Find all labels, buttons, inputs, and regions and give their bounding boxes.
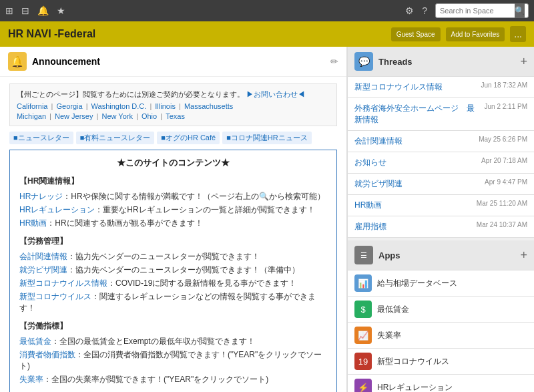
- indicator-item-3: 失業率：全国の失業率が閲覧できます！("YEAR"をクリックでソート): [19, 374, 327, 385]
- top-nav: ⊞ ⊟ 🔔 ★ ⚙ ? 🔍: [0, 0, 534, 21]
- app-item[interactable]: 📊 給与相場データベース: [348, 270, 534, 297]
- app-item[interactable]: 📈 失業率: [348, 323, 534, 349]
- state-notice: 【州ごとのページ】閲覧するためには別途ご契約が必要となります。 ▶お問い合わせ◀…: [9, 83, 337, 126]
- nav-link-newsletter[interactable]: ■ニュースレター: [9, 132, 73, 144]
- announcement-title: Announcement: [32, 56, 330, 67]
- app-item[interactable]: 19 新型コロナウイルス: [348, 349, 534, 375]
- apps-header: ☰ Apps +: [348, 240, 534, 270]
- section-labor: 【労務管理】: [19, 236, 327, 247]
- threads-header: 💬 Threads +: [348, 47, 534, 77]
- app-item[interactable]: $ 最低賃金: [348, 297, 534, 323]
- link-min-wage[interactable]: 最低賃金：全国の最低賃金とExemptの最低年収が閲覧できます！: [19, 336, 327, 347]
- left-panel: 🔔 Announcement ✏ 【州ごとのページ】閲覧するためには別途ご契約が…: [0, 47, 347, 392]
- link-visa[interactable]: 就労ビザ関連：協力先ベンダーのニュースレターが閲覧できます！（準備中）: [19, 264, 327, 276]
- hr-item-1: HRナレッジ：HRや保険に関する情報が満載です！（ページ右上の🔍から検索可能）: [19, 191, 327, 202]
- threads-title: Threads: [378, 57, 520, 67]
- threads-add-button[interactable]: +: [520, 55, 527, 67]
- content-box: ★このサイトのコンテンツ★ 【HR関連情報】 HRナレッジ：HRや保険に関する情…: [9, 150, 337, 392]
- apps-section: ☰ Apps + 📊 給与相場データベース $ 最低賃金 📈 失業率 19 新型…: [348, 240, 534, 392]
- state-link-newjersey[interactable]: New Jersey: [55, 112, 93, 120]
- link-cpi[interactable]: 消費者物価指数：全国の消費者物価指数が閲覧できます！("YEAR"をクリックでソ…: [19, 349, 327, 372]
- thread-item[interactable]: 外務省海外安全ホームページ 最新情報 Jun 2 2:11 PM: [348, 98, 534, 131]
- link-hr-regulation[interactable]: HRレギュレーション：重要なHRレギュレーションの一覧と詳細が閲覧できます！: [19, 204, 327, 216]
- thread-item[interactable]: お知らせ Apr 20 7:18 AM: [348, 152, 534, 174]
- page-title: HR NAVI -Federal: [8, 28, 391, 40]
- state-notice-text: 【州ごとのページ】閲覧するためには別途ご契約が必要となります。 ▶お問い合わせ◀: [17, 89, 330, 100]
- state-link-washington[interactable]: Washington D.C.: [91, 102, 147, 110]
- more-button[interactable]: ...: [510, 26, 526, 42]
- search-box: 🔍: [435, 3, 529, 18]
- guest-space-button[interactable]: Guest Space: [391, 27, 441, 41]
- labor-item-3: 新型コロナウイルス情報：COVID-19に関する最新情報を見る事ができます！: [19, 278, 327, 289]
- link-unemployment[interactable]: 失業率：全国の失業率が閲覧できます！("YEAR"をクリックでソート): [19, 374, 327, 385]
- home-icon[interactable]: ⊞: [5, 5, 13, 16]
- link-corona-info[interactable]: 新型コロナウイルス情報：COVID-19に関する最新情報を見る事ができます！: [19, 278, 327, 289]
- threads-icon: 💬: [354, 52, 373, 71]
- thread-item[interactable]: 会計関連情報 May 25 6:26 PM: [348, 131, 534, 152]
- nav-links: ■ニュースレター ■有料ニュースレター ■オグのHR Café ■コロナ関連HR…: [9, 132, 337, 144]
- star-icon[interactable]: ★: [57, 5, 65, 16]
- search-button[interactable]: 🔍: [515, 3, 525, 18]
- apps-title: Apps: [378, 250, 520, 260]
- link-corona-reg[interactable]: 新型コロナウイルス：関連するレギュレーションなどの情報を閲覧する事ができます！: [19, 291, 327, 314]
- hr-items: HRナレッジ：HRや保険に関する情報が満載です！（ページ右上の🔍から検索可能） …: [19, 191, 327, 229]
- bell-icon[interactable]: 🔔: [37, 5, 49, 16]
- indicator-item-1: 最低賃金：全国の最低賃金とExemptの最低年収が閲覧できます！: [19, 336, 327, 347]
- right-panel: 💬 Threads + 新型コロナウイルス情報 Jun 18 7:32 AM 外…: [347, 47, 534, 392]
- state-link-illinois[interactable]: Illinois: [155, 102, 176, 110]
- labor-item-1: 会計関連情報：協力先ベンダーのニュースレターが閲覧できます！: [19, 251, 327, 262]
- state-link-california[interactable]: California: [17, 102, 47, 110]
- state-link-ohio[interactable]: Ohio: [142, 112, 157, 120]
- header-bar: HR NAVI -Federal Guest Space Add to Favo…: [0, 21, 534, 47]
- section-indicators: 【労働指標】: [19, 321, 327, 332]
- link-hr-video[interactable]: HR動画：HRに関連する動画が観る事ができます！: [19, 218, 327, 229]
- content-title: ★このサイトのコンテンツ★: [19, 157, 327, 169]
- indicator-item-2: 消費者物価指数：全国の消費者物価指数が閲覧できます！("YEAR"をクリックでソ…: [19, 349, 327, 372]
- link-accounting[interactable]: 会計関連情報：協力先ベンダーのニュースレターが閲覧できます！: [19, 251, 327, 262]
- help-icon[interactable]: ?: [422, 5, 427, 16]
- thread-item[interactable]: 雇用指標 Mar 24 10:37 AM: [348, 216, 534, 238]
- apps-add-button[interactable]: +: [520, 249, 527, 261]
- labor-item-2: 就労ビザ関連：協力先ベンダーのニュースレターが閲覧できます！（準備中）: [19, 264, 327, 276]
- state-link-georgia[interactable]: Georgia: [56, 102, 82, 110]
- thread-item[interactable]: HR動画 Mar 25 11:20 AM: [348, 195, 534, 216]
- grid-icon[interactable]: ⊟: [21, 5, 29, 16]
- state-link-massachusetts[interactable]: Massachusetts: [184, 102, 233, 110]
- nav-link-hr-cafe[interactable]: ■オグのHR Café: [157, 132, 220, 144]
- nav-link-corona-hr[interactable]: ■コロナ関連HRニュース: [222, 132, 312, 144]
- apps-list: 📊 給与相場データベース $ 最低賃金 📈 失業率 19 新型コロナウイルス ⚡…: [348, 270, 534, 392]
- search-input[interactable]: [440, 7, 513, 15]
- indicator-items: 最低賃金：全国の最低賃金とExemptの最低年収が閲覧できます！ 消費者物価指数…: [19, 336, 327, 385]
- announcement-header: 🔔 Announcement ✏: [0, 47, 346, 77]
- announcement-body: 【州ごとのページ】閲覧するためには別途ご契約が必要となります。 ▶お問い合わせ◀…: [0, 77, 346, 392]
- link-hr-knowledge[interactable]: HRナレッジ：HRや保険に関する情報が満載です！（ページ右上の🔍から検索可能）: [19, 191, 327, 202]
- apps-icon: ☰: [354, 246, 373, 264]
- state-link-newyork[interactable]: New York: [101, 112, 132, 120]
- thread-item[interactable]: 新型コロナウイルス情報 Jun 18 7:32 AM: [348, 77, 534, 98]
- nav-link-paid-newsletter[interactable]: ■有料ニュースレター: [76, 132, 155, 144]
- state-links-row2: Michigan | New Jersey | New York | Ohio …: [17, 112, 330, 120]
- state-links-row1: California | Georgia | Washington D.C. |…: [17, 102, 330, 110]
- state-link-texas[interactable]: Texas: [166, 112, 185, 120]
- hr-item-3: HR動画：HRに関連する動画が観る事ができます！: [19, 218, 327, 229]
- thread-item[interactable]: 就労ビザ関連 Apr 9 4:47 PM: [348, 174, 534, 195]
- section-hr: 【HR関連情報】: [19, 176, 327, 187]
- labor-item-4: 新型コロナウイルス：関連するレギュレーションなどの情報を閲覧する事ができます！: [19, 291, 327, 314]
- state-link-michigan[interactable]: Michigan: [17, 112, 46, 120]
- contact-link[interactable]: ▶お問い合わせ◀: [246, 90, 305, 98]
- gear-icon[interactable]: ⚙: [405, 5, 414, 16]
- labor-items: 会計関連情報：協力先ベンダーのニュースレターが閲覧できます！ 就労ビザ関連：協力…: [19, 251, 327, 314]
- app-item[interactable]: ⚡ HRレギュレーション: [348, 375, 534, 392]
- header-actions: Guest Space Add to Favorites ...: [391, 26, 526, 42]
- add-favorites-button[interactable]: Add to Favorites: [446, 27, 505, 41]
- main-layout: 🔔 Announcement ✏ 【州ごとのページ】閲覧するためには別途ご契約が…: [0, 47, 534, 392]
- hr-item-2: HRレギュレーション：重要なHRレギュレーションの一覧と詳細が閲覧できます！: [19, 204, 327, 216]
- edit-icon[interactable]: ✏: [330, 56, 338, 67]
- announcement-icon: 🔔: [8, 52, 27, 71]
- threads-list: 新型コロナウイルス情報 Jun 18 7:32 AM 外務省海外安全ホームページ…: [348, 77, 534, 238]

========

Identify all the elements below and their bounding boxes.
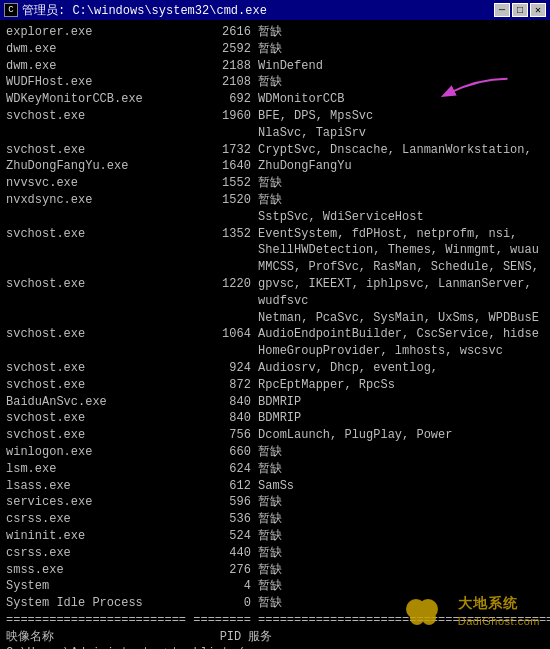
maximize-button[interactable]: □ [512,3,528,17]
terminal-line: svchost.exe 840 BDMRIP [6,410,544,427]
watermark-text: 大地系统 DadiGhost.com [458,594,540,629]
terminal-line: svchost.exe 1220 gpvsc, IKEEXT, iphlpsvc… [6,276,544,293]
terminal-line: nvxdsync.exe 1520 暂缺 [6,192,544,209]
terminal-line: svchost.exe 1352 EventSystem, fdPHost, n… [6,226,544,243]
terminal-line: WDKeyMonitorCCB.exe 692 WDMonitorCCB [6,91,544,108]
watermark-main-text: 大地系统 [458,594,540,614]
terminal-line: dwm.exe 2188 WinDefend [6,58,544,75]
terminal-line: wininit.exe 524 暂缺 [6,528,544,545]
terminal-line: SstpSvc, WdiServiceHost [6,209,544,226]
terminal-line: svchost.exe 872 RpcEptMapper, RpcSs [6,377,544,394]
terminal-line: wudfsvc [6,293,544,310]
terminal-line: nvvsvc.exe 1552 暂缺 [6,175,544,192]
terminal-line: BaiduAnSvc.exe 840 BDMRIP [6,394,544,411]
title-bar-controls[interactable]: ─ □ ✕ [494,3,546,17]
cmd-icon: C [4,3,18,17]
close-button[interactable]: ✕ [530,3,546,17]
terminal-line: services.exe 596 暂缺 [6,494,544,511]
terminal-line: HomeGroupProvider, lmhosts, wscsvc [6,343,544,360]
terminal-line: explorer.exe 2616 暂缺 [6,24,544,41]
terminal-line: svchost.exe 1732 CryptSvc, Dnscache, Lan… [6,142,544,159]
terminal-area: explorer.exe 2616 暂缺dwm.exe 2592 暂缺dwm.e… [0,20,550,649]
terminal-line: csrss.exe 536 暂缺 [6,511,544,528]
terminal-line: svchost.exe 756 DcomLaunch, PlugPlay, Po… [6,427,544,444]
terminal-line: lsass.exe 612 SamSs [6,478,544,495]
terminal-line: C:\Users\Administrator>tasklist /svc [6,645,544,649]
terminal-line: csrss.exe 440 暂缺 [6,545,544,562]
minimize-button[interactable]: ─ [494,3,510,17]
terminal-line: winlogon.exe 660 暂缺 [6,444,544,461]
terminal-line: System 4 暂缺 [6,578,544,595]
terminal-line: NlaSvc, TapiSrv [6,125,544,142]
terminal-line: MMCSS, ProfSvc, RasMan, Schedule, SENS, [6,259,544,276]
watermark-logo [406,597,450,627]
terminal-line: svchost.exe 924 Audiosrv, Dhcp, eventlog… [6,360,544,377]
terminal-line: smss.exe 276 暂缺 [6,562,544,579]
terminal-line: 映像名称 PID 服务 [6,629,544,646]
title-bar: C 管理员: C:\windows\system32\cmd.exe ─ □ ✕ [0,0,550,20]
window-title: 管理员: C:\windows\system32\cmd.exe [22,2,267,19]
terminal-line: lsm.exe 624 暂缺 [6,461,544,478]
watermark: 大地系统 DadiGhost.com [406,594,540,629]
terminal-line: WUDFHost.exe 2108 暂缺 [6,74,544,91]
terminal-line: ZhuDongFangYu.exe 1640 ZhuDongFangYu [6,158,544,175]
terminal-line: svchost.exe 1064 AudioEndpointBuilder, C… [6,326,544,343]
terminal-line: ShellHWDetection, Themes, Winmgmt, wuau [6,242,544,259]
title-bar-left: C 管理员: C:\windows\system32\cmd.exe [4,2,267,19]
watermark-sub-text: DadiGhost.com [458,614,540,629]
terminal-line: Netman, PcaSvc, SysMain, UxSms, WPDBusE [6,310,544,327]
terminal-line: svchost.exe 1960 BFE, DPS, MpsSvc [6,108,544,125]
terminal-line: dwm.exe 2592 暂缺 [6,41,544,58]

========

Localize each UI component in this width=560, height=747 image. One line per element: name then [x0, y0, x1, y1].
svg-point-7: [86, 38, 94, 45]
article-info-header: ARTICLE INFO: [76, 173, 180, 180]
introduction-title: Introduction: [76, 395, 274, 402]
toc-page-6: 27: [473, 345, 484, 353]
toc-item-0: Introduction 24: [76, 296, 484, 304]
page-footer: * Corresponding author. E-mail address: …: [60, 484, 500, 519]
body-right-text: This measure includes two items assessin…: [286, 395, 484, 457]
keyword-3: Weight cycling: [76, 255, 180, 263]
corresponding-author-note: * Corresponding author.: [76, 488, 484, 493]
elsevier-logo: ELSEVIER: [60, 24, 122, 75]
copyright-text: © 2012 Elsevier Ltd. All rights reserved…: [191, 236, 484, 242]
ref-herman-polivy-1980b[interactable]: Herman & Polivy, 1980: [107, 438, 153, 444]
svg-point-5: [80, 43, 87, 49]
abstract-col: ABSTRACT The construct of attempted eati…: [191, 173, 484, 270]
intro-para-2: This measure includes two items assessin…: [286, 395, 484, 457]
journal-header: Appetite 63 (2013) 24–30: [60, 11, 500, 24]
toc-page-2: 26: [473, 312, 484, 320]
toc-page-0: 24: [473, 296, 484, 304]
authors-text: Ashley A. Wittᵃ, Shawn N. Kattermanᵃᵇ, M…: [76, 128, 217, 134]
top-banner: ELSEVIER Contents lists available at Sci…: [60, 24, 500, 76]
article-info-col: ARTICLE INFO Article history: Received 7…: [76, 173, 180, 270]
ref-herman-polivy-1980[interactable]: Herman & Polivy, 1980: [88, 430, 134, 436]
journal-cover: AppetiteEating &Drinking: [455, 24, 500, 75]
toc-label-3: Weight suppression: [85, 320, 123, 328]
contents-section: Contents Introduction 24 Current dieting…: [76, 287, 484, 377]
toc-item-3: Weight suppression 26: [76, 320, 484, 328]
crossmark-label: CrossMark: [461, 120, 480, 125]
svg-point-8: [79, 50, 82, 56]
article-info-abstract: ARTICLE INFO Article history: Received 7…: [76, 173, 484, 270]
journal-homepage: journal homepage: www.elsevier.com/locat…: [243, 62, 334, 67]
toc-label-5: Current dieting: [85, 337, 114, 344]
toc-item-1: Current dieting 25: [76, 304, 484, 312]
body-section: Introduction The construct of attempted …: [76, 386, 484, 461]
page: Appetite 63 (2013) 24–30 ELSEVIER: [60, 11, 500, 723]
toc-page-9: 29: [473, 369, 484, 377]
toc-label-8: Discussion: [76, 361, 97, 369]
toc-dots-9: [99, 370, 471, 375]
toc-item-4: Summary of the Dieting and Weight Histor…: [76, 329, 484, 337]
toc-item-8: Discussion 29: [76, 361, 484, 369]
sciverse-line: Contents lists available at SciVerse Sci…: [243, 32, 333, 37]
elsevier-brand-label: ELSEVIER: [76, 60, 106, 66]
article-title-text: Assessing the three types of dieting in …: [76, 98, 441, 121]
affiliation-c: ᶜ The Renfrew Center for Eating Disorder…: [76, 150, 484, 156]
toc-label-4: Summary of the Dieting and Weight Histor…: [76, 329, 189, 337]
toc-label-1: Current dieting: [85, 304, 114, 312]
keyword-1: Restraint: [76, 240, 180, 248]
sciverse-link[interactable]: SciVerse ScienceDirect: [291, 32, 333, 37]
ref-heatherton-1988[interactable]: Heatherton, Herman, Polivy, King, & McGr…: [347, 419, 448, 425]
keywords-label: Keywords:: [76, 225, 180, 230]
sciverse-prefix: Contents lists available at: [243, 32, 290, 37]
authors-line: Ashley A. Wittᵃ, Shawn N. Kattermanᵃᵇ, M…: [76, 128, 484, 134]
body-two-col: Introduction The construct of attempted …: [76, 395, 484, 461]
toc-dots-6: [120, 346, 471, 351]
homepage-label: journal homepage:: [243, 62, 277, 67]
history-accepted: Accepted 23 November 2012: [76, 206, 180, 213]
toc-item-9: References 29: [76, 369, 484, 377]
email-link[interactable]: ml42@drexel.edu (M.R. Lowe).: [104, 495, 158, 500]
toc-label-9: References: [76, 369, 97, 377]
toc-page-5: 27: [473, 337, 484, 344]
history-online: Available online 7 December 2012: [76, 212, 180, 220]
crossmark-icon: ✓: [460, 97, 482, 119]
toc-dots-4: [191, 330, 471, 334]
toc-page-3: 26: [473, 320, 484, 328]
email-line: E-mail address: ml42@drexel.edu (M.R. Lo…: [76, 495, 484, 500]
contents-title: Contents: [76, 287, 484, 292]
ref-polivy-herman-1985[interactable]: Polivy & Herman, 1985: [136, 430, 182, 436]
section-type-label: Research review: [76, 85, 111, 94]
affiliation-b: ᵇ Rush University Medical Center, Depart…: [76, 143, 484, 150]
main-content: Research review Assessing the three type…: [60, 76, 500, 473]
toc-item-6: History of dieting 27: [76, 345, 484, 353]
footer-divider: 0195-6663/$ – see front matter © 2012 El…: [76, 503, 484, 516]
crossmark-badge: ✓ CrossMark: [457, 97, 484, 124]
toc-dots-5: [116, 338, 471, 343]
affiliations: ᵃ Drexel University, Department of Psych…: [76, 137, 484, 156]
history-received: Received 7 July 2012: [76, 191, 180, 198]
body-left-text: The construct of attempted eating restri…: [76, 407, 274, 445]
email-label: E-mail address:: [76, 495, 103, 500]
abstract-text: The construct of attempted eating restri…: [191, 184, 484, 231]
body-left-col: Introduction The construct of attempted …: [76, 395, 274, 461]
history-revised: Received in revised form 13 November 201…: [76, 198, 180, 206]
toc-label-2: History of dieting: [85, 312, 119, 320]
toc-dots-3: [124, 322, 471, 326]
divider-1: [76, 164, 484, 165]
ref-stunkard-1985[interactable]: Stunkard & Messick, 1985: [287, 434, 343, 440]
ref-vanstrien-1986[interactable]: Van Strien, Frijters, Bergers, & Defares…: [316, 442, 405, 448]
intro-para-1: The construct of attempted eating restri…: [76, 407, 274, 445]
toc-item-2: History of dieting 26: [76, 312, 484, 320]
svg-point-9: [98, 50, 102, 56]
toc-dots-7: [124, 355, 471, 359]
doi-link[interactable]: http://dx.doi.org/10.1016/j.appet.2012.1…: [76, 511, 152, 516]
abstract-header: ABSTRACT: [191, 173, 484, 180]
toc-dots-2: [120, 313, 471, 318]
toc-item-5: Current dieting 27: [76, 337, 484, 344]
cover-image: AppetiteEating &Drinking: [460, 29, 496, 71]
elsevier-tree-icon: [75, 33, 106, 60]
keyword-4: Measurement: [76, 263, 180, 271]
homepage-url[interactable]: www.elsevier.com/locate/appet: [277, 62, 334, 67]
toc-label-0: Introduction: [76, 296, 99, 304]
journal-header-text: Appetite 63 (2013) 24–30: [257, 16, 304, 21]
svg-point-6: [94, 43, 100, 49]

========

▶ _Directions_
Copy out each line of the data that includes the string "journal".

▶ _Result of the task_
journal-header: Appetite 63 (2013) 24–30: [60, 11, 500, 24]
journal-cover: AppetiteEating &Drinking: [455, 24, 500, 75]
journal-homepage: journal homepage: www.elsevier.com/locat…: [243, 62, 334, 67]
homepage-label: journal homepage:: [243, 62, 277, 67]
journal-header-text: Appetite 63 (2013) 24–30: [257, 16, 304, 21]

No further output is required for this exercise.